Dunn also told Country Living that she doesn’t own much of her line these days. Instead, her home is filled with her own one-of-a-kind pieces that speak to her love of wabi-sabi, the Japanese appreciation for all that is imperfect, which initially informed her brand. In lieu of the mug-packed hutches of Rae Dunn fanatics on TikTok, Dunn’s own studio is a minimalist retreat:

Price and retail accessibility is also key to Rae Dunn’s cult success. Many of the brand’s items sell for under $20, offering easy entry points into the thrilling world of competitive upselling; this is a game in which your greatest advantage is not so much your pocketbook, but whether or not you have the power to vulture over the Marshalls’ entry at the crack of dawn. 

Therein lies the brand’s success within Live-Laugh-Love/wine-mom culture: the notion of doing the most, with less. It gives buyers a price-accessible, gold star on the forehead with an influx of one-word affirmations and reminders for self-care, or valuing family (although the latter of which lives in a very his-and-hers, hetero-traditional Nuclear Fam zone).
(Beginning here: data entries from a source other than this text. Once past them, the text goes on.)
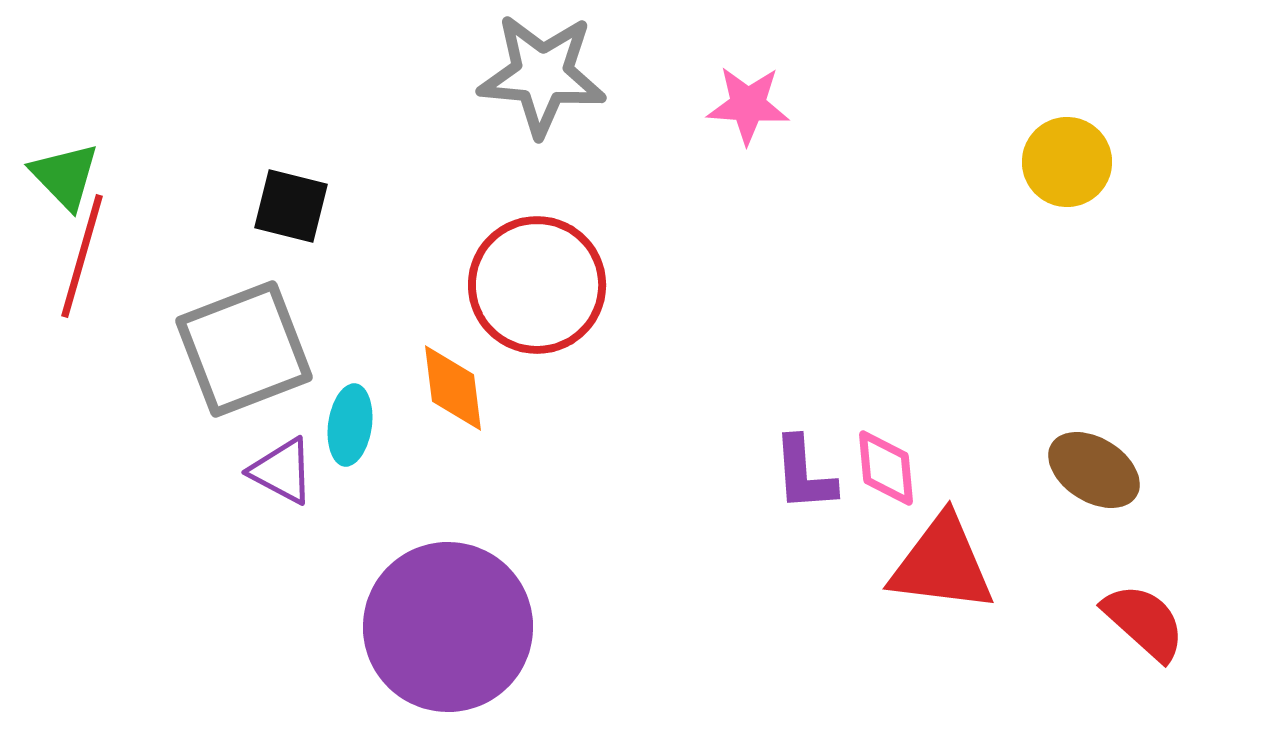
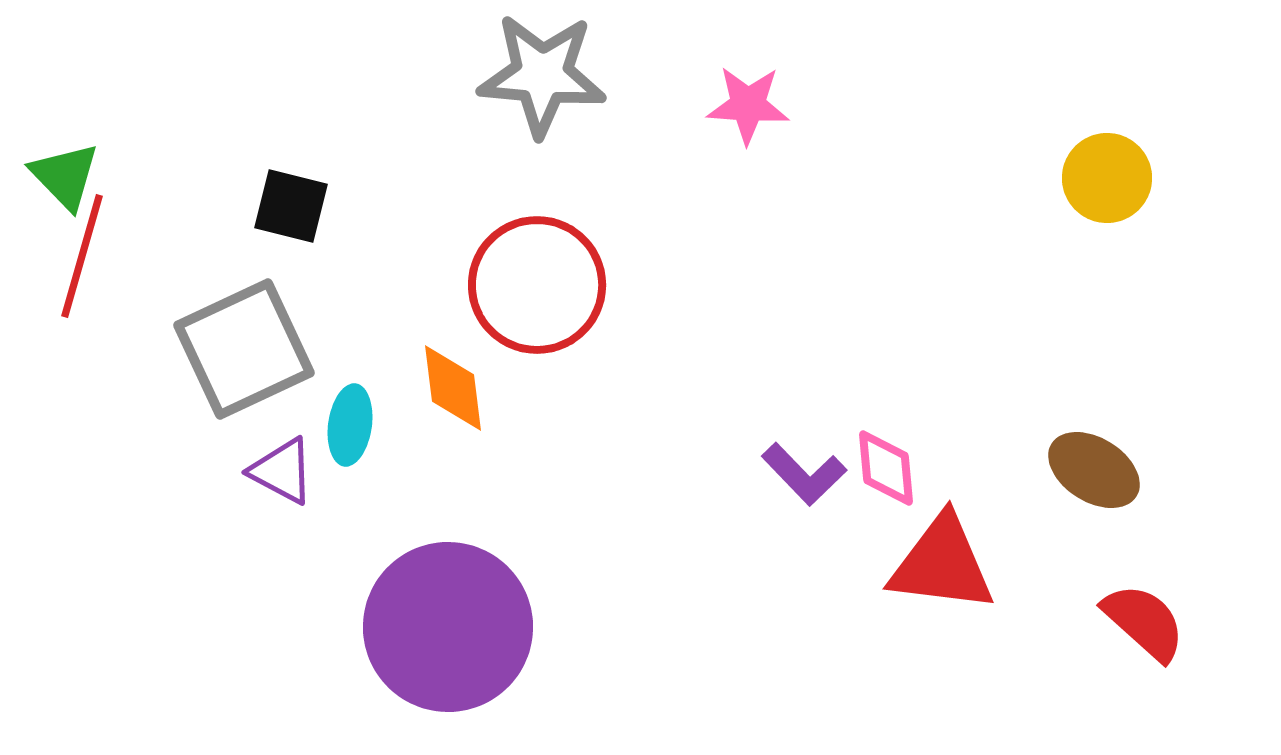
yellow circle: moved 40 px right, 16 px down
gray square: rotated 4 degrees counterclockwise
purple L-shape: rotated 40 degrees counterclockwise
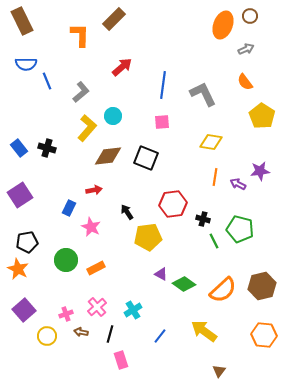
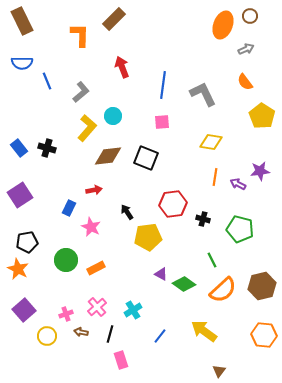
blue semicircle at (26, 64): moved 4 px left, 1 px up
red arrow at (122, 67): rotated 70 degrees counterclockwise
green line at (214, 241): moved 2 px left, 19 px down
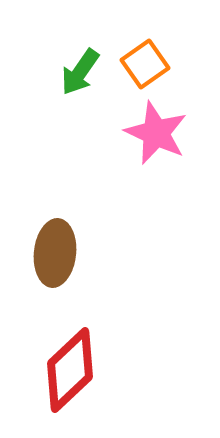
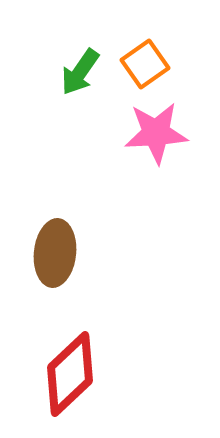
pink star: rotated 28 degrees counterclockwise
red diamond: moved 4 px down
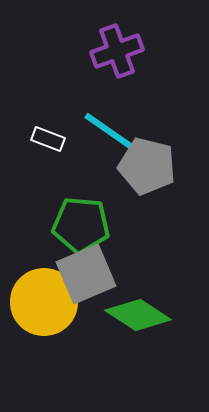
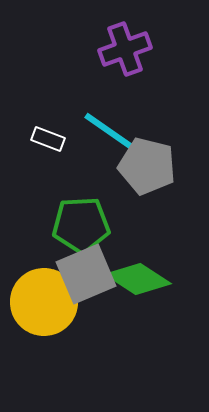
purple cross: moved 8 px right, 2 px up
green pentagon: rotated 8 degrees counterclockwise
green diamond: moved 36 px up
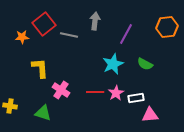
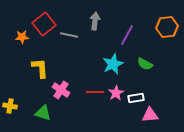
purple line: moved 1 px right, 1 px down
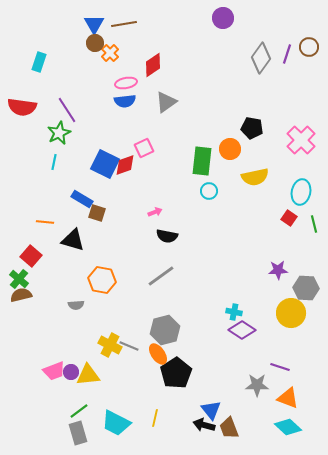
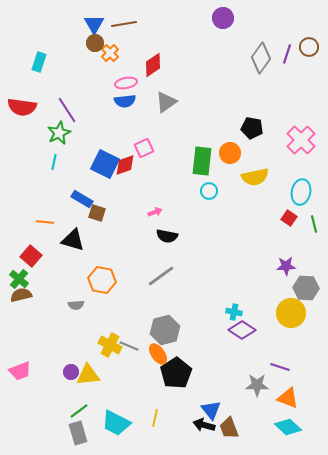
orange circle at (230, 149): moved 4 px down
purple star at (278, 270): moved 8 px right, 4 px up
pink trapezoid at (54, 371): moved 34 px left
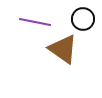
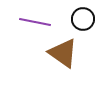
brown triangle: moved 4 px down
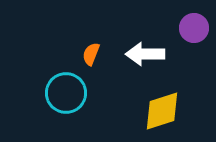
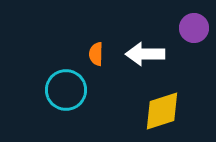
orange semicircle: moved 5 px right; rotated 20 degrees counterclockwise
cyan circle: moved 3 px up
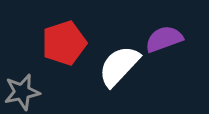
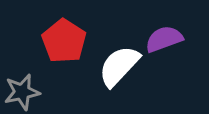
red pentagon: moved 2 px up; rotated 21 degrees counterclockwise
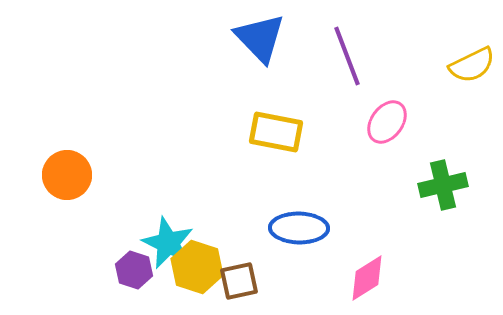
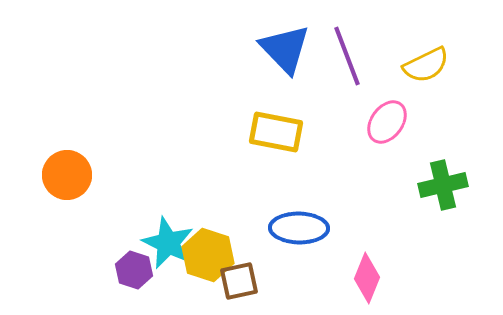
blue triangle: moved 25 px right, 11 px down
yellow semicircle: moved 46 px left
yellow hexagon: moved 11 px right, 12 px up
pink diamond: rotated 36 degrees counterclockwise
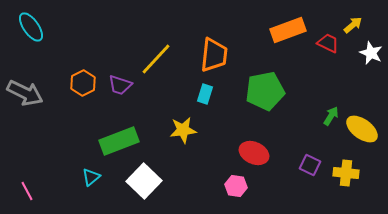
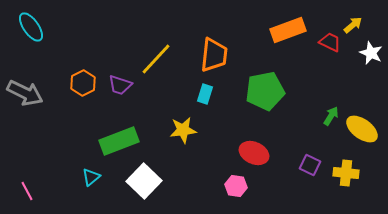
red trapezoid: moved 2 px right, 1 px up
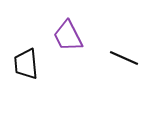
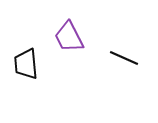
purple trapezoid: moved 1 px right, 1 px down
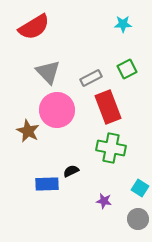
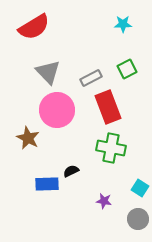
brown star: moved 7 px down
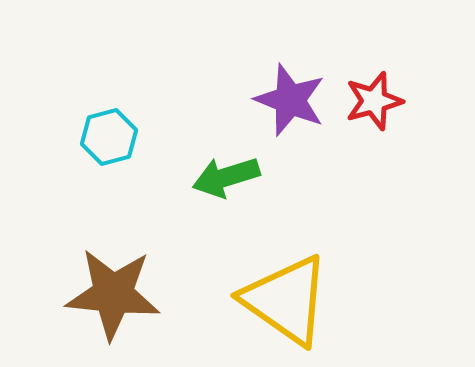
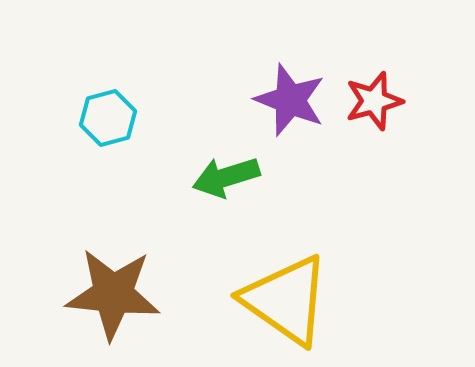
cyan hexagon: moved 1 px left, 19 px up
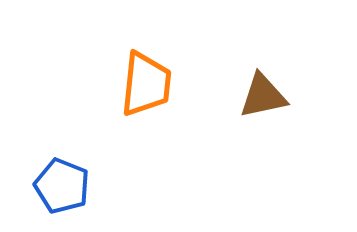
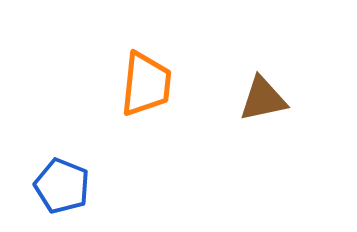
brown triangle: moved 3 px down
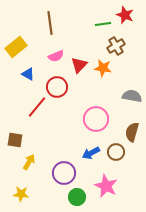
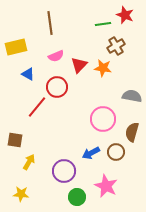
yellow rectangle: rotated 25 degrees clockwise
pink circle: moved 7 px right
purple circle: moved 2 px up
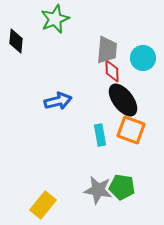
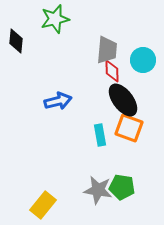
green star: rotated 8 degrees clockwise
cyan circle: moved 2 px down
orange square: moved 2 px left, 2 px up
Rae Dunn is about making you, and only you, feel seen in your attempts to try. “Rae Dunn,” writes the seller of the above mug pyramid, “is known for being perfectly imperfect.” 

For whatever it has become, it’s important to remember that the Rae Dunn origin story tells of a mindfully-founded, woman-owned brand. It is also a brand that continues to try to help other women feel seen in their attempt to live, laugh, and love. In 2019, Dunn came out with a book, In Pursuit of Inspiration: Trust Your Instincts and Make More Art (Creativity Exercises, Art Book for Artists Techniques) to help her folks explore their own creativity in a way that is unique to them. It’s also hopefully a reminder to stop clawing each others’ eyes out at HomeGoods for a birdhouse.